**Instructions to follow:**
Reproduce each record verbatim, images excluded.

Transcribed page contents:
☆ ☆ ☆ ☆
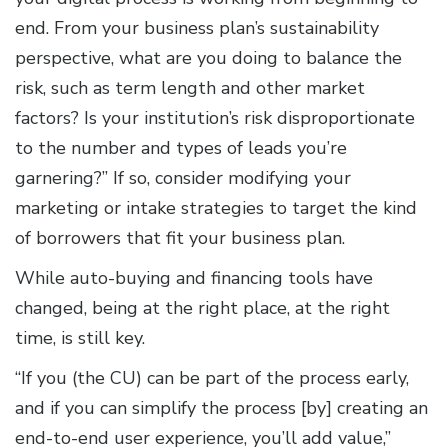
end. From your business plan’s sustainability
perspective, what are you doing to balance the
risk, such as term length and other market
factors? Is your institution’s risk disproportionate
to the number and types of leads you’re
garnering?” If so, consider modifying your
marketing or intake strategies to target the kind
of borrowers that fit your business plan.
While auto-buying and financing tools have
changed, being at the right place, at the right
time, is still key.
“If you (the CU) can be part of the process early,
and if you can simplify the process [by] creating an
end-to-end user experience, you’ll add value,”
☆ ☆ ☆ ☆
**Written solution:**
end. From your business plan’s sustainability
perspective, what are you doing to balance the
risk, such as term length and other market
factors? Is your institution’s risk disproportionate
to the number and types of leads you’re
garnering?” If so, consider modifying your
marketing or intake strategies to target the kind
of borrowers that fit your business plan.
While auto-buying and financing tools have
changed, being at the right place, at the right
time, is still key.
“If you (the CU) can be part of the process early,
and if you can simplify the process [by] creating an
end-to-end user experience, you’ll add value,”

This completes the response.